● **Directions for this task**: Among the entries, find each line that includes the string "συνεργασίας" and list it.

** Opening Stored data block **

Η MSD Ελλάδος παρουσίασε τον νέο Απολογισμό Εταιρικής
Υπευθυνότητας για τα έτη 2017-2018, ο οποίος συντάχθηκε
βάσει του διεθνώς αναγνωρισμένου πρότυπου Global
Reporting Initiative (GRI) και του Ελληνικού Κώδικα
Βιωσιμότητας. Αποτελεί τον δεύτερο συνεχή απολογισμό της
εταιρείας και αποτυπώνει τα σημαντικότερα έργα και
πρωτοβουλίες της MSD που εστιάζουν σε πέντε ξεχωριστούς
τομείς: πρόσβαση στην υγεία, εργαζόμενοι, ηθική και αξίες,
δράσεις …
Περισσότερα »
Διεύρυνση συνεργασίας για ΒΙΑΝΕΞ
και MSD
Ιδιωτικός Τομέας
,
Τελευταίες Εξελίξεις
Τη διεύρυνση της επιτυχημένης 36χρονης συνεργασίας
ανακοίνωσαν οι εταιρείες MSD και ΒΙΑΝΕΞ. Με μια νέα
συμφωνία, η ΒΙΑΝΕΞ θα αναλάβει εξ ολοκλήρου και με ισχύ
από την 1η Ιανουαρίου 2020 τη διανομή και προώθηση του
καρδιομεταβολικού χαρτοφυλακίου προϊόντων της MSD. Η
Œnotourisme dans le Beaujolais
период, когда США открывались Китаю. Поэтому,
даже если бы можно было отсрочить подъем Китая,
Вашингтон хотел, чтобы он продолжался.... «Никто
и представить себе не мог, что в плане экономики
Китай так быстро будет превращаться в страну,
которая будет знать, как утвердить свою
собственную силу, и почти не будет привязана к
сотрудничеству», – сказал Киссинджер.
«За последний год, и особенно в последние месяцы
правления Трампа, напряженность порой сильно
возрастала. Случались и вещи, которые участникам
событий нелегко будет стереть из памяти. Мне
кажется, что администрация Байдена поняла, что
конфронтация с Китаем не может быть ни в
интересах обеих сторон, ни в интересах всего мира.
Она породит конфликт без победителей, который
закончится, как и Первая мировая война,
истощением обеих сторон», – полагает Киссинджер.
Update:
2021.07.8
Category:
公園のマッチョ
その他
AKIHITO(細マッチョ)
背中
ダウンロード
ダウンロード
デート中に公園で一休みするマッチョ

** Closing Stored data block **

● **Answer section**:
Διεύρυνση συνεργασίας για ΒΙΑΝΕΞ
Τη διεύρυνση της επιτυχημένης 36χρονης συνεργασίας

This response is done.